Requirement = From the records below, return every line containing the word "Hastings".
** Opening Supplied material block **
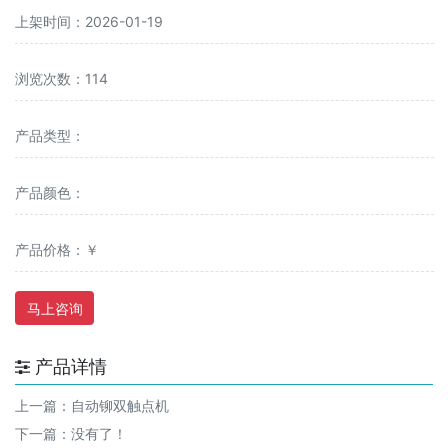
上架时间：2026-01-19
浏览次数：114
产品类型：
产品颜色：
产品价格：￥
马上咨询
产品详情
上一篇：
自动铆双触点机
下一篇：没有了！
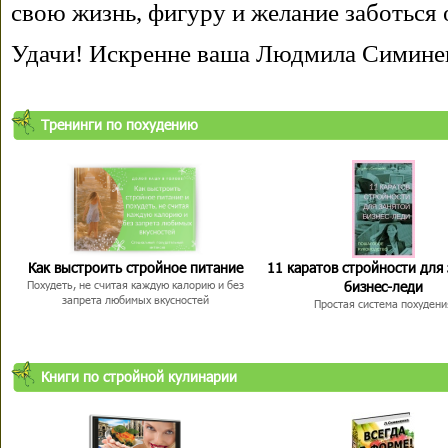
свою жизнь, фигуру и желание заботься 
Удачи! Искренне ваша Людмила Симине
Тренинги по похудению
Как выстроить стройное питание
11 каратов стройности для
бизнес-леди
Похудеть, не считая каждую калорию и без
запрета любимых вкусностей
Простая система похудени
Книги по стройной кулинарии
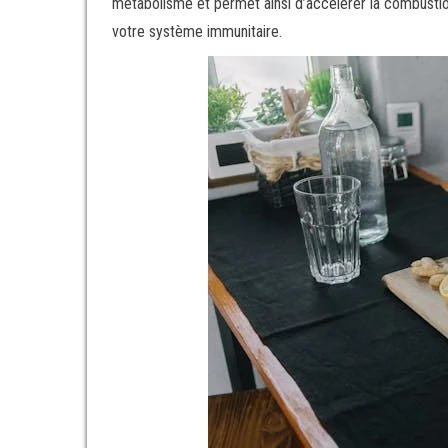
métabolisme et permet ainsi d’accélérer la combustion 
votre système immunitaire.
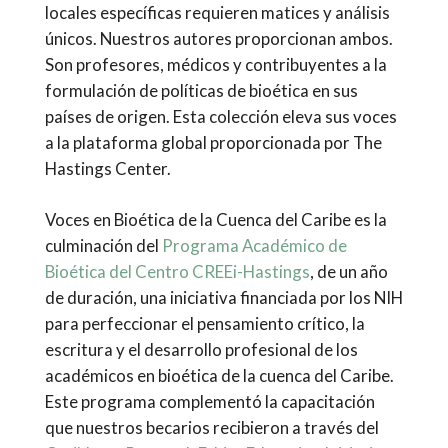
locales específicas requieren matices y análisis
únicos. Nuestros autores proporcionan ambos.
Son profesores, médicos y contribuyentes a la
formulación de políticas de bioética en sus
países de origen. Esta colección eleva sus voces
a la plataforma global proporcionada por The
Hastings Center.
Voces en Bioética de la Cuenca del Caribe es la
culminación del
Programa Académico de
Bioética del Centro CREEi-Hastings
, de un año
de duración, una iniciativa financiada por los NIH
para perfeccionar el pensamiento crítico, la
escritura y el desarrollo profesional de los
académicos en bioética de la cuenca del Caribe.
Este programa complementó la capacitación
que nuestros becarios recibieron a través del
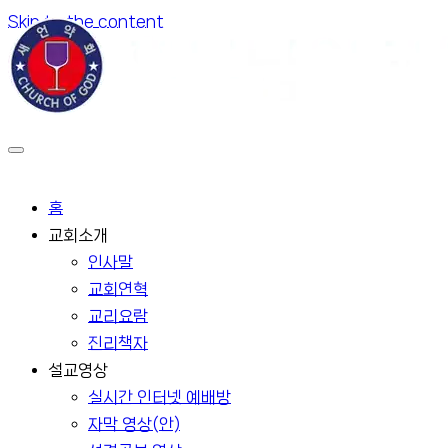
Skip to the content
홈
교회소개
인사말
교회연혁
교리요람
진리책자
설교영상
실시간 인터넷 예배방
자막 영상(안)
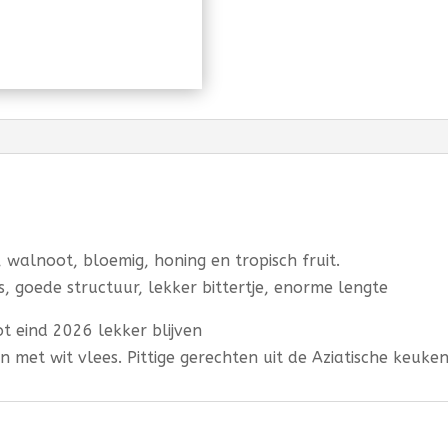
s, walnoot, bloemig, honing en tropisch fruit.
s, goede structuur, lekker bittertje, enorme lengte
t eind 2026 lekker blijven
en met wit vlees. Pittige gerechten uit de Aziatische keuken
** Closing Supplied material block **
Solution for this problem =
Hastings Center.
Bioética del Centro CREEi-Hastings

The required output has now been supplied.